◆ **WORK TO COMPLETE**
After finding the line that holds "providing a thin" below, set down that line and the rest through the final one exactly, leaving the pictures out.

(Saved data entries)
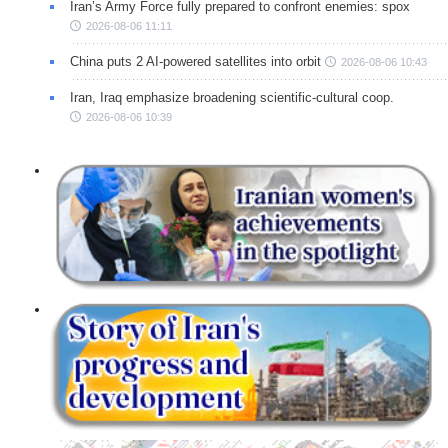
Iran’s Army Force fully prepared to confront enemies: spox
2026-08-06 11:11
China puts 2 AI-powered satellites into orbit
2026-08-06 10:43
Iran, Iraq emphasize broadening scientific-cultural coop.
2026-08-06 10:39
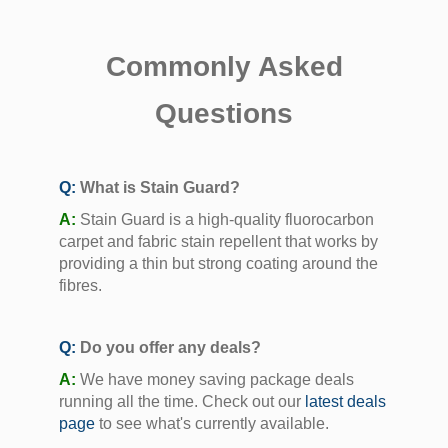
Commonly Asked
Questions
Q:
What is Stain Guard?
A:
Stain Guard is a high-quality fluorocarbon
carpet and fabric stain repellent that works by
providing a thin but strong coating around the
fibres.
Q:
Do you offer any deals?
A:
We have money saving package deals
running all the time. Check out our
latest deals
page
to see what's currently available.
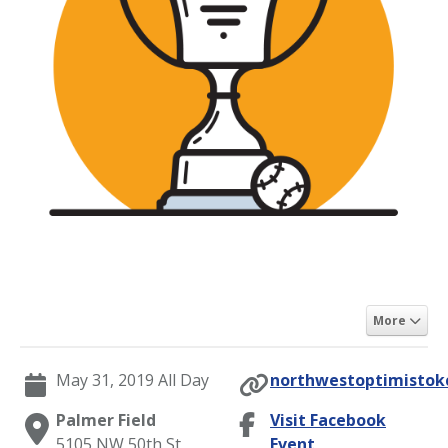
More
May 31, 2019 All Day
northwestoptimistokc
Palmer Field
Visit Facebook
5105 NW 50th St,
Event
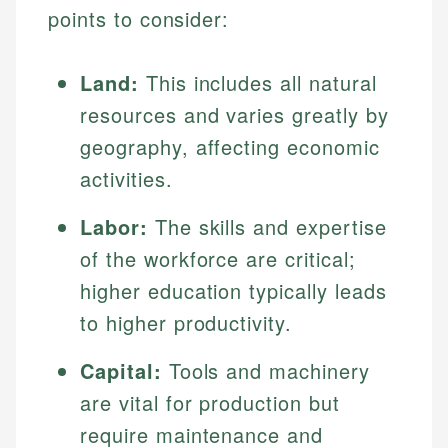
points to consider:
Land:
This includes all natural
resources and varies greatly by
geography, affecting economic
activities.
Labor:
The skills and expertise
of the workforce are critical;
higher education typically leads
to higher productivity.
Capital:
Tools and machinery
are vital for production but
require maintenance and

◆ **EXPECTED ANSWER**
providing a thin but strong coating around the
fibres.
Q:
Do you offer any deals?
A:
We have money saving package deals
running all the time. Check out our
latest deals
page
to see what's currently available.
More
May 31, 2019 All Day
northwestoptimistokc
Palmer Field
Visit Facebook
5105 NW 50th St,
Event
points to consider:
Land:
This includes all natural
resources and varies greatly by
geography, affecting economic
activities.
Labor:
The skills and expertise
of the workforce are critical;
higher education typically leads
to higher productivity.
Capital:
Tools and machinery
are vital for production but
require maintenance and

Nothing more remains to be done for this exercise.